A Geneva court found a British lawyer guilty of defamation and attempted extortion for writing letters to Western intelligence services accusing his former client, a Russian-led oil trader, of financing terrorism.
An indictment presented to the court by a Geneva state prosecutor said that Matthew Parish, a 44-year-old Cambridge graduate, wrote in a letter to MI5 on April 27, 2018, that Integral Petroleum had close links to terrorist groups such as the Taliban and Islamic State.
Parish also accused the firm of using front companies to carry out what he called “the greatest fraud in recent history”. The indictment said a dispute had arisen between the parties in 2017/2018 over legal bills that Parish said Integral owed him. Parish denied this, saying they fell out over employment terms.
In May 2018, he sent similar letters to U.S. and EU authorities, according to the indictment.
Late on Thursday, a spokesman for the Geneva prosecutor’s office said: “Mr.
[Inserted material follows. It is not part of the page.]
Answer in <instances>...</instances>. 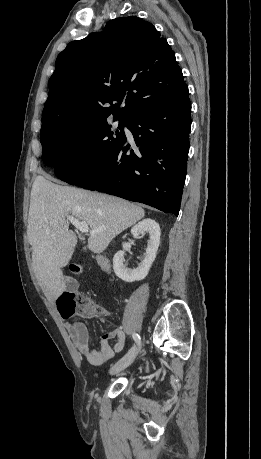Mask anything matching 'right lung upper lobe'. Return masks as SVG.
Here are the masks:
<instances>
[{"instance_id": "1", "label": "right lung upper lobe", "mask_w": 261, "mask_h": 459, "mask_svg": "<svg viewBox=\"0 0 261 459\" xmlns=\"http://www.w3.org/2000/svg\"><path fill=\"white\" fill-rule=\"evenodd\" d=\"M184 85L173 50L152 24L134 16L115 19L58 55L41 133L105 121L111 114L128 120L172 98Z\"/></svg>"}]
</instances>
Parish is found guilty of defamation, calumny, a coercion attempt and of failing to conform with an authority’s decision.”
He said Parish was ordered to pay a fine of 5000 CHF ($5,121) and the full costs of the proceedings and given a suspended sentence of one year in prison.
He was also instructed by the court to see a psychiatrist.
Reuters could not determine how the court reached its verdict. Geneva court rulings are only made public if an appeal is lodged and then only several weeks after the judgment.
David Bitton, lawyer for Integral and a plaintiff in the case, confirmed the verdict by telephone on Thursday. He did not respond to later requests for further comment.
Britain’s interior ministry, which oversees the MI5 domestic intelligence agency, declined to comment. The foreign ministry said it was providing consular assistance to a British man in Switzerland, but gave no other details.